Unfortunately, there is typically a big revolving door between them and any tax institution. Why toil for decades in underpaid public roles, when you can step into the gilded world of consultancy and double or treble your salary? It's like the yacht scene in The Wolf of Wall Street, except in real life most civil servants take the corrupting deal (and I can't even blame them).
Lol, if audits had to do with taxes and not defrauding investors, this would have made sense.
The audits done by the Big 5 in this context have nothing to do with taxes so.
Isn’t that just because most of the biggest companies are audited by the Big 4, and in order to be a big accounting scandal, you need to be a big company?
I feel like this is pointing out something like, “More criminals drive Ford trucks than any other truck” which is true, but just because more people drive that brand than any other?
Reminds me of https://xkcd.com/1138/
It really depends on the terms of the audit. Routine financial audits are not intended to be exhaustive forensic audits that assume every document might be forged as part of a massive fraud.
Most audits are just “does the documentation support the reporting”.
EY offices in Singapore knew that their revenues were not traceable (Wirecard invented clients based in Asia). They hired a law firm to investigate, but the head office in Europe suppressed the findings because they wanted the contract.
Did this come up during the EY trials? Because this is the forat time I ever heard that.
I really hate it when I leave my billions somewhere in the world and can't remember where.

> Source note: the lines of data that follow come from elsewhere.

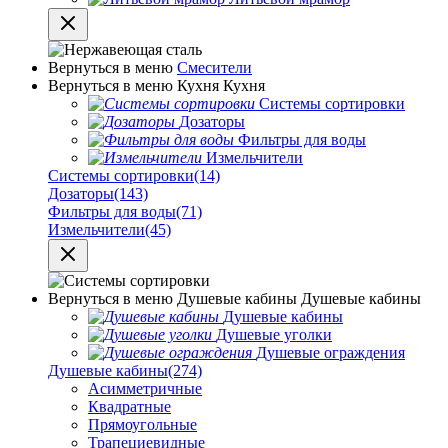
Вернуться в меню
Смесители
Вернуться в меню
Кухня
Кухня
Системы сортировки
Дозаторы
Фильтры для воды
Измельчители
Системы сортировки
(14)
Дозаторы
(143)
Фильтры для воды
(71)
Измельчители
(45)
Вернуться в меню
Душевые кабины
Душевые кабины
Душевые кабины
Душевые уголки
Душевые ограждения
Душевые кабины
(274)
Асимметричные
Квадратные
Прямоугольные
Трапециевидные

There was a personal assistant who stole around GBP 4m from several of her bosses at Goldman Sachs. One of the bankers finally noticed when a 6-figure donation to Harvard bounced. One of other the victims later testified that his investment account felt "one or two million light".
https://www.independent.co.uk/news/uk/crime/secretary-who-ha...
Well, Russian orthodox church was always cheka all the way from the top?